Habría que aclarar que cuando se sugiere que la lectura es una necesidad, no se está hablando de erudición sino de curiosidad: nadie espera que un poeta lea a Quevedo para lucirse en una conversación. Erudición no es lo mismo que conocimiento: lo primero puede ser un catálogo brillante de datos sueltos; pero el conocimiento consiste en atar cabos, pensar, sacar conclusiones. Y es la mejor prueba de la curiosidad de un escritor: algo fundamental, no solo para su formación, sino para sus posibilidades.

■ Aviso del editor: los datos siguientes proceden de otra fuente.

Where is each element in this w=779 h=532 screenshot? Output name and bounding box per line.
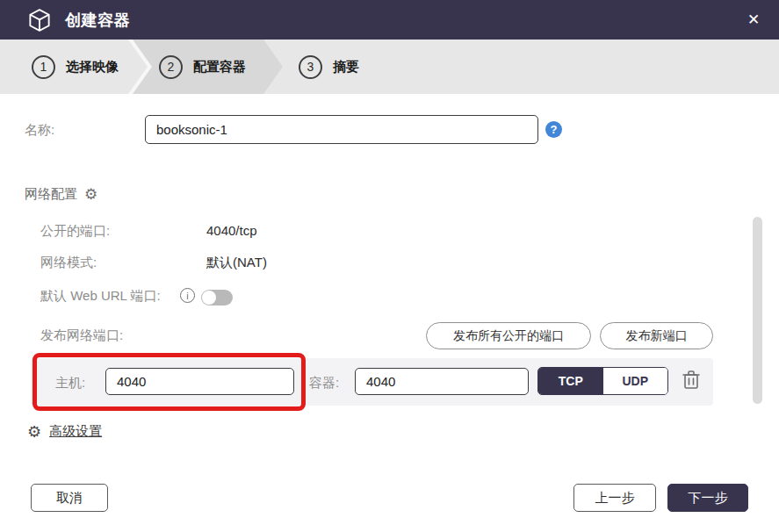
step-number: 1 bbox=[32, 55, 55, 79]
step-number: 2 bbox=[159, 55, 183, 79]
network-mode-value: 默认(NAT) bbox=[206, 255, 267, 271]
step-configure-container[interactable]: 2 配置容器 bbox=[159, 40, 246, 94]
step-summary[interactable]: 3 摘要 bbox=[299, 40, 359, 94]
trash-icon[interactable] bbox=[682, 369, 701, 390]
toggle-knob bbox=[202, 291, 216, 305]
info-icon[interactable]: i bbox=[180, 288, 195, 303]
advanced-settings-link[interactable]: 高级设置 bbox=[49, 423, 102, 440]
container-port-label: 容器: bbox=[309, 375, 339, 392]
protocol-segmented-control: TCP UDP bbox=[537, 367, 668, 395]
advanced-settings[interactable]: ⚙ 高级设置 bbox=[27, 423, 102, 440]
dialog-titlebar: 创建容器 bbox=[0, 0, 779, 40]
dialog-title: 创建容器 bbox=[65, 10, 130, 31]
step-label: 选择映像 bbox=[66, 59, 119, 75]
cancel-button[interactable]: 取消 bbox=[31, 484, 108, 512]
network-config-section-title: 网络配置 ⚙ bbox=[25, 186, 97, 203]
gear-icon: ⚙ bbox=[27, 424, 41, 440]
protocol-tcp-button[interactable]: TCP bbox=[538, 368, 603, 394]
name-label: 名称: bbox=[25, 122, 54, 139]
help-icon[interactable]: ? bbox=[545, 121, 562, 138]
network-mode-label: 网络模式: bbox=[40, 255, 97, 271]
step-select-image[interactable]: 1 选择映像 bbox=[32, 40, 119, 94]
publish-all-ports-button[interactable]: 发布所有公开的端口 bbox=[426, 322, 591, 349]
step-label: 摘要 bbox=[333, 59, 359, 75]
exposed-ports-value: 4040/tcp bbox=[206, 223, 257, 238]
protocol-udp-button[interactable]: UDP bbox=[603, 368, 668, 394]
next-step-button[interactable]: 下一步 bbox=[667, 484, 748, 512]
network-config-label: 网络配置 bbox=[25, 186, 77, 203]
vertical-scrollbar-thumb[interactable] bbox=[753, 217, 762, 404]
publish-ports-label: 发布网络端口: bbox=[40, 327, 123, 344]
host-port-label: 主机: bbox=[55, 375, 85, 392]
close-icon[interactable]: ✕ bbox=[742, 9, 765, 32]
web-url-port-label: 默认 Web URL 端口: bbox=[40, 288, 161, 305]
host-port-input[interactable] bbox=[105, 368, 294, 395]
step-wizard: 1 选择映像 2 配置容器 3 摘要 bbox=[0, 40, 779, 94]
step-label: 配置容器 bbox=[193, 59, 246, 75]
container-port-input[interactable] bbox=[355, 368, 529, 395]
publish-new-port-button[interactable]: 发布新端口 bbox=[600, 322, 713, 349]
gear-icon[interactable]: ⚙ bbox=[84, 187, 97, 202]
previous-step-button[interactable]: 上一步 bbox=[573, 484, 656, 512]
container-cube-icon bbox=[26, 7, 53, 33]
step-number: 3 bbox=[299, 55, 322, 79]
exposed-ports-label: 公开的端口: bbox=[40, 223, 110, 240]
container-name-input[interactable] bbox=[145, 115, 538, 144]
web-url-toggle[interactable] bbox=[201, 290, 233, 306]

Cómo leen las nuevas generaciones, para quién escriben, cuáles son sus referencias culturales forma parte de la dificultad para explicar el presente. En primer lugar, hay un error en el trato indiscriminado que supone referirse a “los jóvenes”, como si todos tuvieran los mismos hábitos, la misma formación y las mismas posibilidades; por lo tanto, como si todos leyeran lo mismo y de la misma manera. Por otra parte, el presente, lo que estamos viendo, es siempre lo que más se resiste al análisis, porque es la zona movediza donde las piezas están en juego y nos toca a nosotros hacer la selección, separar lo válido de lo desechable, con el riesgo de equivocarnos en ambos casos. Se agrega, como rémora inevitable, que los mayores juzgan a los jóvenes con datos que muchas veces tienen fecha de caducidad, y surge el repetido abismo generacional. El pasado puede interferir, y se puede juzgar con una valorización errada los propósitos de los protagonistas, como si estuviéramos jugando a juegos distintos, o haciendo trampas sin saberlo. Porque no creo que estemos ante una desvalorización del pasado, aun oyendo la queja del alumno de Steiner, y menos ante un intento de supresión de la memoria de la humanidad, sino ante la crisis de un sistema que se fundamenta en el pasado para juzgar el presente. Esto, a su vez, reposa en la concepción imbatible de que el tiempo efectivamente pasa, de modo que el pasado sirve como precedente, pero no como criterio obligatorio o árbitro del presente.
Una nueva época ha empezado, y pareciera que los prestigios, las lecturas, los méritos están cambiando seriamente. Las actuales y siguientes generaciones aplicarán su criterio, como es inevitable, que a ratos parece enteramente nuevo y a ratos una especie conocida que se vuelve a formular. Ni todo lo antiguo es pernicioso ni todo lo reciente es joven; y habrá que seguir remando con todo lo que somos, pasado incluido. Las modificaciones calan tan hondo en estos días que parte de la novedad consiste en que nadie, o muy pocos, se animan a pronosticar con seriedad a dónde vamos.
La pregunta para quién se escribe no tiene, como casi nada, una sola respuesta. Cada uno lo sabrá en el momento de hacerlo, y tendrá que mantener la esperanza de que su mensaje llegue a destino. Tal vez tenga razón Roland Barthes cuando dice que, para un escritor, escribir es verbo intransitivo: tal vez se pueda saber qué se escribe, y hasta por qué; pero ya no es fácil asegurar exactamente para quién. La intención puede estar explícita hasta en una dedicatoria; pero la llegada tendrá siempre algo de conjetura.